Show Tag: reward

Select Other Tags

The reward prediction error theory of dopamine function says that the difference between expected and actual reward is encoded in dopamine neurons.

To calculate reward prediction error, dopamine neurons need to receive both inputs coding for experienced and expected reward.

Rucci et al. present an algorithm which performs auditory localization and combines auditory and visual localization in a common SC map. The mapping between the representations is learned using value-dependent learning.

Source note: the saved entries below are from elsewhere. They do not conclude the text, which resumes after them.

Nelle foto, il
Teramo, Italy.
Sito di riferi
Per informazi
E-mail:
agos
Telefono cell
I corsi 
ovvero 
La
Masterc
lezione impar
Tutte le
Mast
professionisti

Rucci et al. model learning of audio-visual map alignment in the barn owl SC. In their model, projections from the retina to the SC are fixed (and visual RFs are therefore static) and connections from ICx are adapted through value-dependent learning.

Chen et al. presented a system which uses a SOM to cluster states. After learning, the SOM units are extended with a histogram keeping the number of times the unit was BMU and the input belonged to each of a number of known states $$C={c_1,c_2,\dots,c_n}$$.

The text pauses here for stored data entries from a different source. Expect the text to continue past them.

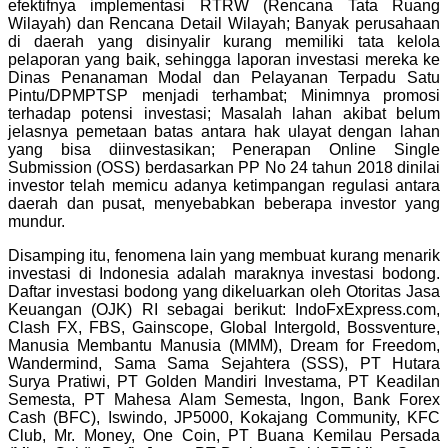
efektifnya implementasi RTRW (Rencana Tata Ruang
Wilayah) dan Rencana Detail Wilayah; Banyak perusahaan
di daerah yang disinyalir kurang memiliki tata kelola
pelaporan yang baik, sehingga laporan investasi mereka ke
Dinas Penanaman Modal dan Pelayanan Terpadu Satu
Pintu/DPMPTSP menjadi terhambat; Minimnya promosi
terhadap potensi investasi; Masalah lahan akibat belum
jelasnya pemetaan batas antara hak ulayat dengan lahan
yang bisa diinvestasikan; Penerapan Online Single
Submission (OSS) berdasarkan PP No 24 tahun 2018 dinilai
investor telah memicu adanya ketimpangan regulasi antara
daerah dan pusat, menyebabkan beberapa investor yang
mundur.
Disamping itu, fenomena lain yang membuat kurang menarik
investasi di Indonesia adalah maraknya investasi bodong.
Daftar investasi bodong yang dikeluarkan oleh Otoritas Jasa
Keuangan (OJK) RI sebagai berikut: IndoFxExpress.com,
Clash FX, FBS, Gainscope, Global Intergold, Bossventure,
Manusia Membantu Manusia (MMM), Dream for Freedom,
Wandermind, Sama Sama Sejahtera (SSS), PT Hutara
Surya Pratiwi, PT Golden Mandiri Investama, PT Keadilan
Semesta, PT Mahesa Alam Semesta, Ingon, Bank Forex
Cash (BFC), Iswindo, JP5000, Kokajang Community, KFC
Club, Mr. Money, One Coin, PT Buana Kemilau Persada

The system is used in robot soccer. Each class is connected to an action. Actions are chosen by finding the BMU in the net and selecting the action connected to its most likely class.

In an unsupervised, online phase, these histograms are updated in a reinforcement-learning fashion: whenever the action selected lead to success, the bin in the BMU's histogram which was the most likely class is increased. It is decreased otherwise.

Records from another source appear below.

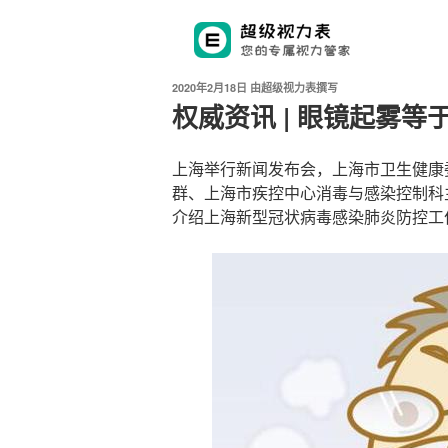
发
2020年2月18日
由
超级视力表撰写
布
权威资讯 | 眼镜起雾等
于
上海举行新闻发布会，上海市卫生健康
群、上海市疾控中心消毒与感染控制科
介绍上海新型冠状病毒感染肺炎防控工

Neural responses in parietal cortex have been suggested to reflect expected reward.

Sensorimotor processing may be interpreted as decision making. Therefore, it makes sense to look for representation of expected reward in neural activities.

Anderson suggests that it would make sense if we attended to whatever to attend to promises the greatest reward.

Saliency of a stimulus might say something about its likelihood of offering reward if attended to.

The probability of reward of attending a stimuli is influenced by two factors:

  • the probability of selecting the right thing,
    Thus, highly distinctive things have great bottom-up saliency.
  • the probability of reward given that the right thing is selected,
    • Features that are associated with high reward salient
    • Goals can affect which features promise reward in a situation.

Visual feature combinations become more salient if they are learned to be associated with reward.

Targets which are selected in one trial tend to be more salient in subsequent trials—they are selected faster and rejected slower.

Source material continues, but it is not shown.